Dataset records »
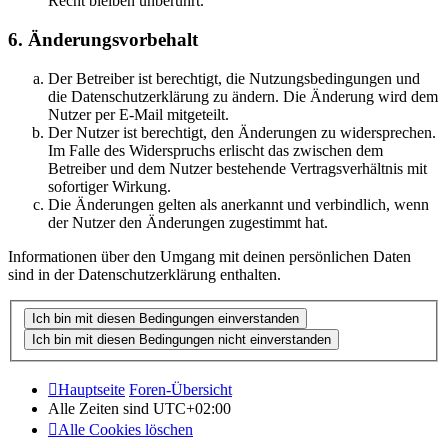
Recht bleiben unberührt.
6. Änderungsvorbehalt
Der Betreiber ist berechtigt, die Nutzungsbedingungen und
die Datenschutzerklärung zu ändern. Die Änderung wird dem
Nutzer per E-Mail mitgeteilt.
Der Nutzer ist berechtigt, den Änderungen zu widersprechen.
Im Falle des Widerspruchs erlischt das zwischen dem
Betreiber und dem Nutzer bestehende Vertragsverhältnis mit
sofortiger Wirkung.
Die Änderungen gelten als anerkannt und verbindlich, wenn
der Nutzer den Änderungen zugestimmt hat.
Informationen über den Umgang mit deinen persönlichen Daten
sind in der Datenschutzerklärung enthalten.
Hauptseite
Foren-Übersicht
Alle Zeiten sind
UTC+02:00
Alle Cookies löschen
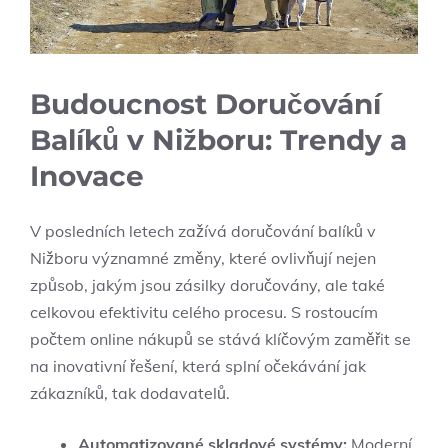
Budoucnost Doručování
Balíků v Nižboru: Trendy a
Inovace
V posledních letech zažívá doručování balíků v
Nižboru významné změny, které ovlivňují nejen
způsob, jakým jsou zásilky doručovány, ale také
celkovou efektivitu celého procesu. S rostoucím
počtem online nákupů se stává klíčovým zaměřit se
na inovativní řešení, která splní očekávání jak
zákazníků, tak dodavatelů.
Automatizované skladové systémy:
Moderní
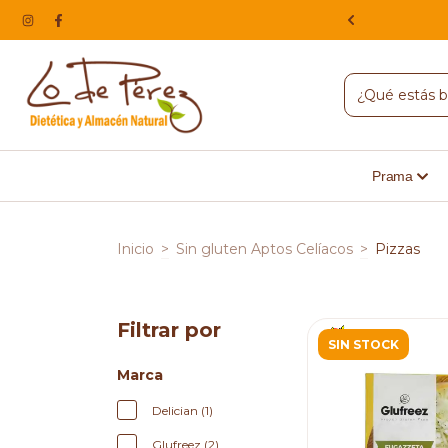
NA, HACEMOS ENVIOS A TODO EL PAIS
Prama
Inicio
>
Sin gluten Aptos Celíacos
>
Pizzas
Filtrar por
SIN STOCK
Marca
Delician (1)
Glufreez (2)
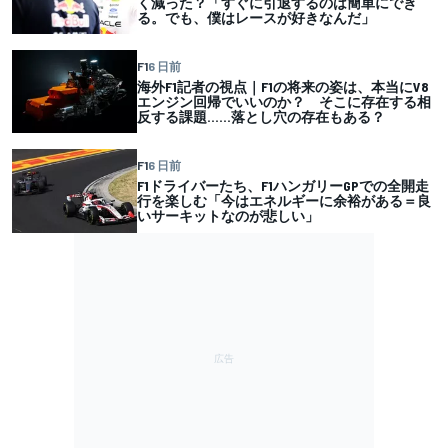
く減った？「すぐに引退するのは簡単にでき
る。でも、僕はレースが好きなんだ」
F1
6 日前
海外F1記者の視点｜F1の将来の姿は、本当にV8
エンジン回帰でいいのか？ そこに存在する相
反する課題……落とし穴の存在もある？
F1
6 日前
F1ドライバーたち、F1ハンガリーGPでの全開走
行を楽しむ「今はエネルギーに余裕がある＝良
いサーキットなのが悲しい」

Task description »
Output every record above verbatim, excluding images.

Answer to this problem »
Recht bleiben unberührt.
6. Änderungsvorbehalt
Der Betreiber ist berechtigt, die Nutzungsbedingungen und
die Datenschutzerklärung zu ändern. Die Änderung wird dem
Nutzer per E-Mail mitgeteilt.
Der Nutzer ist berechtigt, den Änderungen zu widersprechen.
Im Falle des Widerspruchs erlischt das zwischen dem
Betreiber und dem Nutzer bestehende Vertragsverhältnis mit
sofortiger Wirkung.
Die Änderungen gelten als anerkannt und verbindlich, wenn
der Nutzer den Änderungen zugestimmt hat.
Informationen über den Umgang mit deinen persönlichen Daten
sind in der Datenschutzerklärung enthalten.
Hauptseite
Foren-Übersicht
Alle Zeiten sind
UTC+02:00
Alle Cookies löschen
Budoucnost Doručování
Balíků v Nižboru: Trendy a
Inovace
V posledních letech zažívá doručování balíků v
Nižboru významné změny, které ovlivňují nejen
způsob, jakým jsou zásilky doručovány, ale také
celkovou efektivitu celého procesu. S rostoucím
počtem online nákupů se stává klíčovým zaměřit se
na inovativní řešení, která splní očekávání jak
zákazníků, tak dodavatelů.
Automatizované skladové systémy:
Moderní
NA, HACEMOS ENVIOS A TODO EL PAIS
Prama
Inicio
>
Sin gluten Aptos Celíacos
>
Pizzas
Filtrar por
SIN STOCK
Marca
Delician (1)
Glufreez (2)
く減った？「すぐに引退するのは簡単にでき
る。でも、僕はレースが好きなんだ」
F1
6 日前
海外F1記者の視点｜F1の将来の姿は、本当にV8
エンジン回帰でいいのか？ そこに存在する相
反する課題……落とし穴の存在もある？
F1
6 日前
F1ドライバーたち、F1ハンガリーGPでの全開走
行を楽しむ「今はエネルギーに余裕がある＝良
いサーキットなのが悲しい」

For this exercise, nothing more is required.